# Question



## Iggyiam (Apr 30, 2008)

What scale would be best to start with? Im trying to find something to do with my brother so he dosent end up spending all his time playing WoW..


----------



## Pidg (Jan 15, 2005)

I'd start at 1/48 scale for aircraft. Large enough for some nice detail, and also no issues with tweezers and magnifying glasses. Good place to start


----------



## Iggyiam (Apr 30, 2008)

Pidg said:


> I'd start at 1/48 scale for aircraft. Large enough for some nice detail, and also no issues with tweezers and magnifying glasses. Good place to start


What would you say about tanks and armor


----------



## AZbuilder (Jul 16, 1999)

*Starter scale*

A 1/48 or even a 1/35 tank of that scale would be a good place to start in Armor modeling. I am just finishing up a 1/72 scale Tank by Revel as my first foray into Armor modeling. I would not recommend 1/72 scale as a beginners kit as many of the parts are quite small and not easy to work with. My current project is a Leopard 2 A4 Tank while overall a nice kit some of the parts namely the treads gave me a few problems. but it did turn out quite nice. I will be postins pics soon.

AZmodeler
John

*Let Your Imagination Soar*


----------



## Jafo (Apr 22, 2005)

i go for 1/48 armor myself. MUCH cheaper and still has lots of detail. also the size makes it easier to display without taking up too much room.


----------



## kit-junkie (Apr 8, 2005)

AZbuilder said:


> A 1/48 or even a 1/35 tank of that scale would be a good place to start in Armor modeling. I am just finishing up a 1/72 scale Tank by Revel as my first foray into Armor modeling. I would not recommend 1/72 scale as a beginners kit as many of the parts are quite small and not easy to work with.

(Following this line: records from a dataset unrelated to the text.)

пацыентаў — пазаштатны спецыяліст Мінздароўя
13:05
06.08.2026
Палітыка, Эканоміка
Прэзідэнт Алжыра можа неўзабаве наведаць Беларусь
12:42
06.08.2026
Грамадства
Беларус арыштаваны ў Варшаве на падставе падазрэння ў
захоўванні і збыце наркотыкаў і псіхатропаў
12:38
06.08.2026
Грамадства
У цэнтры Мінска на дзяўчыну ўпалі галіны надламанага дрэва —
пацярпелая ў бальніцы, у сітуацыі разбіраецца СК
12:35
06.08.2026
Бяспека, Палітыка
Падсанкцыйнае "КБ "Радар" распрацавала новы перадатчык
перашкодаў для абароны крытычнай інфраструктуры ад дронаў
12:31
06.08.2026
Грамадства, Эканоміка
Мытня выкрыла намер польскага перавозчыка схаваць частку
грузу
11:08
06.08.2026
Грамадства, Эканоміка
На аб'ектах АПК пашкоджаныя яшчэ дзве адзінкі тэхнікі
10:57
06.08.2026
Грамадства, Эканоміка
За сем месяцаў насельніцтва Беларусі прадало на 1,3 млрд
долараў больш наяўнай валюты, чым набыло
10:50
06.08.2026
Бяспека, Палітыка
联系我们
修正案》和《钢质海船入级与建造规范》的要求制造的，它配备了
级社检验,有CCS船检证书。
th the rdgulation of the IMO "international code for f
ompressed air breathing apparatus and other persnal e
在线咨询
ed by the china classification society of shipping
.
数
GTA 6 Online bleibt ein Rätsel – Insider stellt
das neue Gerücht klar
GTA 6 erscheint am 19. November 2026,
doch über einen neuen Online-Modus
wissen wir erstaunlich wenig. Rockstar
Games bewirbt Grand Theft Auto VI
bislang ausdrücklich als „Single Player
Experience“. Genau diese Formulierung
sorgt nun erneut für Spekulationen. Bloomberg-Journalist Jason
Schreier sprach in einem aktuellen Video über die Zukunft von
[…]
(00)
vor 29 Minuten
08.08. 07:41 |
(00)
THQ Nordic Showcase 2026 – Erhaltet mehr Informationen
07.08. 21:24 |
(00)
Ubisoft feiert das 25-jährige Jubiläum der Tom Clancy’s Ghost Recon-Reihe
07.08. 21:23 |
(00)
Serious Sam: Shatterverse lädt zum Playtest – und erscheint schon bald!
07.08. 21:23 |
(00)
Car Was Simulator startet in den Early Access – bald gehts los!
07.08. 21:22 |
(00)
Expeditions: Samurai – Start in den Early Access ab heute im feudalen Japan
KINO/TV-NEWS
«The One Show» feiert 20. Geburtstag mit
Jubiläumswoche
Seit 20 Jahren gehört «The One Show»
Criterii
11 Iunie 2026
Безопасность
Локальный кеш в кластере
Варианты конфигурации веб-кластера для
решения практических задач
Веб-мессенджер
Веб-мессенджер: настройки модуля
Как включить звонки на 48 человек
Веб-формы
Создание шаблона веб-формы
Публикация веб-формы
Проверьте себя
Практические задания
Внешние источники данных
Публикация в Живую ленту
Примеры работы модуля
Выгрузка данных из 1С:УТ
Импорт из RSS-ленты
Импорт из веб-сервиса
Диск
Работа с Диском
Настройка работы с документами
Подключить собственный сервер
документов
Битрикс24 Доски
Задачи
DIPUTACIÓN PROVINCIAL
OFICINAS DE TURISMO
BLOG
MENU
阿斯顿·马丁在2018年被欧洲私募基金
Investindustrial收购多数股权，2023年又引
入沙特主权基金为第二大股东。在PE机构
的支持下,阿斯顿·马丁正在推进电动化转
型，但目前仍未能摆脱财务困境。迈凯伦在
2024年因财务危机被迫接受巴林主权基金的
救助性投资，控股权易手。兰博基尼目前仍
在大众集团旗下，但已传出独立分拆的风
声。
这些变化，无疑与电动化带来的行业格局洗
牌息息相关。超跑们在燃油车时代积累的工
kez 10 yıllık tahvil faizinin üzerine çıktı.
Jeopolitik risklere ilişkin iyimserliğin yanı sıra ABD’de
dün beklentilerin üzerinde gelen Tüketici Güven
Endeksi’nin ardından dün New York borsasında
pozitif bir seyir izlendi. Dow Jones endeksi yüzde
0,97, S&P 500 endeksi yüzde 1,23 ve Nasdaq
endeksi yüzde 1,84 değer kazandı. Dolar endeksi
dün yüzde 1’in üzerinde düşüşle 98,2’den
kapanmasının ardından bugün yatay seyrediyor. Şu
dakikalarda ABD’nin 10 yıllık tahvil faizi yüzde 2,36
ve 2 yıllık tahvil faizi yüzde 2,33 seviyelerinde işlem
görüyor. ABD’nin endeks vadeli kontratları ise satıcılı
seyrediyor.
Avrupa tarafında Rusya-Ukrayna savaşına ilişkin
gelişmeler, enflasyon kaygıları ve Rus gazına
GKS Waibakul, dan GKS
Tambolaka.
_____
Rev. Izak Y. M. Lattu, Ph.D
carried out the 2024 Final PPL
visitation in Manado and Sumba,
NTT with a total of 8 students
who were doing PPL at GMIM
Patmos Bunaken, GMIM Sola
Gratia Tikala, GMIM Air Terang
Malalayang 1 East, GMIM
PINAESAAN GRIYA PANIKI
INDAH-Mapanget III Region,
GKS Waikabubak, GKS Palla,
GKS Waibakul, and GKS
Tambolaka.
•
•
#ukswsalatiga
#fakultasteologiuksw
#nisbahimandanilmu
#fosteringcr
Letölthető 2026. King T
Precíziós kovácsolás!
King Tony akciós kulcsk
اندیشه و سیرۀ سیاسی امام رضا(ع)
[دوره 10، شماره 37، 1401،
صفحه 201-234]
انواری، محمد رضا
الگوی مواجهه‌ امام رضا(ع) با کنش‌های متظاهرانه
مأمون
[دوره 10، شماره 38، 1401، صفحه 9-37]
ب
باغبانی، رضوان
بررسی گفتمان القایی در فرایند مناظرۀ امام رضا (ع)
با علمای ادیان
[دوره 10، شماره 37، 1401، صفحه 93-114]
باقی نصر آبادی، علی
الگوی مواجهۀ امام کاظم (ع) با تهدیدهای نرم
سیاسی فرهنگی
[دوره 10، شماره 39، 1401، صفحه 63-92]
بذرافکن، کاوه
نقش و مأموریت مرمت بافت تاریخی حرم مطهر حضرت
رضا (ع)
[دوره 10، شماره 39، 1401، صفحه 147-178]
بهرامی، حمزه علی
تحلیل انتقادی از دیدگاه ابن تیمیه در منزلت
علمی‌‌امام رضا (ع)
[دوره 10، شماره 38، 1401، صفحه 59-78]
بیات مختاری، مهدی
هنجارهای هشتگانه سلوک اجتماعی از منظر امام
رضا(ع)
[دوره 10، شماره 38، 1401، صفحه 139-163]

Amen to that. My first armor (?) kit was the 1/72 Hasegawa Leopold. It was a challenging kit, to say the least. Some of the parts were very tiny and some of the assembly was pretty difficult.

Isn't 1/35 the most common scale?


----------



## Roguepink (Sep 18, 2003)

1/35 is the easiest scale for armor. Lots available from Dragon, Tamiya, etc. Much more forgiving than 1/72 (my chosen scale) and, usually, easier to build. It IS more expensive per kit.


----------



## Iggyiam (Apr 30, 2008)

can you guys give me any links to painting guides. My great grandfather was a tank commander in ww2 but i cant find any info on him would love to do a t-34 with his info on it


----------



## djnick66 (May 2, 2008)

Iggyiam said:


> can you guys give me any links to painting guides. My great grandfather was a tank commander in ww2 but i cant find any info on him would love to do a t-34 with his info on it


http://www.battlefield.ru/ (site down for maint) is really helpful.

Most Russian tanks were overall a medium green shade, so painting is pretty easy. Unless there is a reason to believe it was camo painted, I'd go green. Markings were often minimal... just a white number.


----------